[Collected data]
____________

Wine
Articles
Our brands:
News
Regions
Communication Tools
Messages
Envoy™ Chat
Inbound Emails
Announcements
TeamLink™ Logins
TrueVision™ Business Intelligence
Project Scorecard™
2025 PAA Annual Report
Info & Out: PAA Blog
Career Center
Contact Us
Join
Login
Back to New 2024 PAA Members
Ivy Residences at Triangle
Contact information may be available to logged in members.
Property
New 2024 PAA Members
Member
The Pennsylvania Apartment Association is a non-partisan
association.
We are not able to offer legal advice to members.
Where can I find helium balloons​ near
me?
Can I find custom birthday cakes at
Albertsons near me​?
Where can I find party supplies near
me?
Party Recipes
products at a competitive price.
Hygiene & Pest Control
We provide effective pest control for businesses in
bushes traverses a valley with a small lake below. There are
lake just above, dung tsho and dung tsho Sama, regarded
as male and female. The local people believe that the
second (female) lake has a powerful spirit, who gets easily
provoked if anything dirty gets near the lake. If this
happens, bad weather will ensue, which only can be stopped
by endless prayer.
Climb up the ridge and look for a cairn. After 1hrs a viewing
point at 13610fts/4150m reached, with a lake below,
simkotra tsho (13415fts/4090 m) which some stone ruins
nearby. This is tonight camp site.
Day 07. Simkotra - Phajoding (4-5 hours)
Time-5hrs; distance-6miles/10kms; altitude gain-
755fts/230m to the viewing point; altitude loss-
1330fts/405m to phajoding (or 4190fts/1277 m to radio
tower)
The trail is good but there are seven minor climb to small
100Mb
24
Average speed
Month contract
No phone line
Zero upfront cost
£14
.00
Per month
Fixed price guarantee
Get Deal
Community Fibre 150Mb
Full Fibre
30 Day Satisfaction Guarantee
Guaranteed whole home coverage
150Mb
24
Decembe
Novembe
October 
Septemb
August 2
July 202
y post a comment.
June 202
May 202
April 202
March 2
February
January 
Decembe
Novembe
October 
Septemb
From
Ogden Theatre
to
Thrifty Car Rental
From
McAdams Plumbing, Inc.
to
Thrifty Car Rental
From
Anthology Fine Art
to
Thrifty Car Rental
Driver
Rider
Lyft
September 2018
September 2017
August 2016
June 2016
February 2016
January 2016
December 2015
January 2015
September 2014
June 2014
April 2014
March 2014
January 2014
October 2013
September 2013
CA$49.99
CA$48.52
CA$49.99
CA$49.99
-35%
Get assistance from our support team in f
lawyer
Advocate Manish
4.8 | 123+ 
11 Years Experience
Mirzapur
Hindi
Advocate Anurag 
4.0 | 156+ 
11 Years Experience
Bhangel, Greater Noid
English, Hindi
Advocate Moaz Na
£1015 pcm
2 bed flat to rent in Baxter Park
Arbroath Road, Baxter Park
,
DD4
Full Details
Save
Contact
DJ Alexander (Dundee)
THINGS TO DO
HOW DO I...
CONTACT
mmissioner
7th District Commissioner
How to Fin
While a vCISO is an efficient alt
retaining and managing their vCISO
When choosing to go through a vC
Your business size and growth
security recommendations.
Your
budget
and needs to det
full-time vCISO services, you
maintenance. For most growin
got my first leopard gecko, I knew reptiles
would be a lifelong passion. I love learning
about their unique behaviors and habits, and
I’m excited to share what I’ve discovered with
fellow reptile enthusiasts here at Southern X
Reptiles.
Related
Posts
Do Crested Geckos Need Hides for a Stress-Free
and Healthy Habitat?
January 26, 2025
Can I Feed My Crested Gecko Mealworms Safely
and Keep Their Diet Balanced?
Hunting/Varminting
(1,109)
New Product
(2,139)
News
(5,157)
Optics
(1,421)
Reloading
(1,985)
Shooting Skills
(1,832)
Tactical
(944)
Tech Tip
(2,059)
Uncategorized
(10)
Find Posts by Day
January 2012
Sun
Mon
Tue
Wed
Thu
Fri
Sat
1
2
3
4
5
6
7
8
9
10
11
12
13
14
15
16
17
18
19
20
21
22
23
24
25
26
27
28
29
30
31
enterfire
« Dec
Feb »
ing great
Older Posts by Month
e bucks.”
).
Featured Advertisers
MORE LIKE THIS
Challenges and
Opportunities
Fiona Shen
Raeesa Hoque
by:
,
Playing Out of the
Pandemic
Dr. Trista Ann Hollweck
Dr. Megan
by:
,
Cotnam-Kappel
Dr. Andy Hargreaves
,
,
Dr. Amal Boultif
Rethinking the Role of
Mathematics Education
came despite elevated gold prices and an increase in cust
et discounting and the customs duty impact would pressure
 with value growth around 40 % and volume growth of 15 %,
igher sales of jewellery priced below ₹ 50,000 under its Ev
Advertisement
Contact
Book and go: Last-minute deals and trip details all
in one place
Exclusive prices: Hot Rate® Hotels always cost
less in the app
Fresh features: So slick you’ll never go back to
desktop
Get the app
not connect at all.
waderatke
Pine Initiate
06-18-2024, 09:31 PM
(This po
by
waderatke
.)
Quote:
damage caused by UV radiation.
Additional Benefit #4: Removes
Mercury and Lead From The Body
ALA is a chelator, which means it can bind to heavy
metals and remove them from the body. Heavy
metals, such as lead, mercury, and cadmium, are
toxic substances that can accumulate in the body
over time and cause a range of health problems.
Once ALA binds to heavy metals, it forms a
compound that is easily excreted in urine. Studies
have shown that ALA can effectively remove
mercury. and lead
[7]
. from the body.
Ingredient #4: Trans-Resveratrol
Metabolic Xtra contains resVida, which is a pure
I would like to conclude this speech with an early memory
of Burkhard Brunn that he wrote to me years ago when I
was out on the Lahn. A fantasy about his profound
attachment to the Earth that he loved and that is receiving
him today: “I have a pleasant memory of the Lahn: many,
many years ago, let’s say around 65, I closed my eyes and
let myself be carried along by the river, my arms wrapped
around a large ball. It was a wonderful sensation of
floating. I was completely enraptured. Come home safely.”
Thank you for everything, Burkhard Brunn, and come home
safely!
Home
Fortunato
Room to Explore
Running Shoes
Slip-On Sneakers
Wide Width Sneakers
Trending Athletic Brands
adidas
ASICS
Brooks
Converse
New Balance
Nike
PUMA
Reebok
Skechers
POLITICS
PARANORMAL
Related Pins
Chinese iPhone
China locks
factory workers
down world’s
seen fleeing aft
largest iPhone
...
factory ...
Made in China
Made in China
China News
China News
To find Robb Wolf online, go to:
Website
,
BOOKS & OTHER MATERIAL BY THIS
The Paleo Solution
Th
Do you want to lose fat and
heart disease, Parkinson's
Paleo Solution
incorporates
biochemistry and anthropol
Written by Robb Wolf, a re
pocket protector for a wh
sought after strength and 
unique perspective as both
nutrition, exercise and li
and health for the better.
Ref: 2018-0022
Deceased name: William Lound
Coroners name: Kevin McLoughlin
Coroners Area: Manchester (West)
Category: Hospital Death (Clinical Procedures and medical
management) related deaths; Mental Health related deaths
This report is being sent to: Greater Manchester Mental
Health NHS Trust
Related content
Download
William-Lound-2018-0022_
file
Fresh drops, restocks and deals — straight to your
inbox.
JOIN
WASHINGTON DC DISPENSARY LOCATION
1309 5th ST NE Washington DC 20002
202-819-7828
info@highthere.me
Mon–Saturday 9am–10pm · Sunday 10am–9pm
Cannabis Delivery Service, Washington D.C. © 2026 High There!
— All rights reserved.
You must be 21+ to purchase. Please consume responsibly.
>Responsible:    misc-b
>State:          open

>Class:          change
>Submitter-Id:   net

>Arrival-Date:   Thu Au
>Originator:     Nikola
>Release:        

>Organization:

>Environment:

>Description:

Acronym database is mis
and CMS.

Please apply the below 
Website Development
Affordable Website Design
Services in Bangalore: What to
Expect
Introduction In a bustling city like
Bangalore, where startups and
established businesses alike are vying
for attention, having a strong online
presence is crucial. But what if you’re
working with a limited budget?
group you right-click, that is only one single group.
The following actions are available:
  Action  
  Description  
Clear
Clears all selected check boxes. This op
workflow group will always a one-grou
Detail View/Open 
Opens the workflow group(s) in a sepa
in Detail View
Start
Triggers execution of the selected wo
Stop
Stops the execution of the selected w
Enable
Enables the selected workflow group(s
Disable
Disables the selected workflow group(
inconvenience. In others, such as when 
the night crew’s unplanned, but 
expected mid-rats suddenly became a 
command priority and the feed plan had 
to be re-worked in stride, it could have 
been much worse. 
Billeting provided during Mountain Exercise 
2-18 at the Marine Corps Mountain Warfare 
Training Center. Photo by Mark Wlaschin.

____________

YOUR INSTRUCTIONS. Exactly as written, reproduce the lines of the data above from the first line through the line where "products at a competitive price." appears.

ANSWER BOX.
Wine
Articles
Our brands:
News
Regions
Communication Tools
Messages
Envoy™ Chat
Inbound Emails
Announcements
TeamLink™ Logins
TrueVision™ Business Intelligence
Project Scorecard™
2025 PAA Annual Report
Info & Out: PAA Blog
Career Center
Contact Us
Join
Login
Back to New 2024 PAA Members
Ivy Residences at Triangle
Contact information may be available to logged in members.
Property
New 2024 PAA Members
Member
The Pennsylvania Apartment Association is a non-partisan
association.
We are not able to offer legal advice to members.
Where can I find helium balloons​ near
me?
Can I find custom birthday cakes at
Albertsons near me​?
Where can I find party supplies near
me?
Party Recipes
products at a competitive price.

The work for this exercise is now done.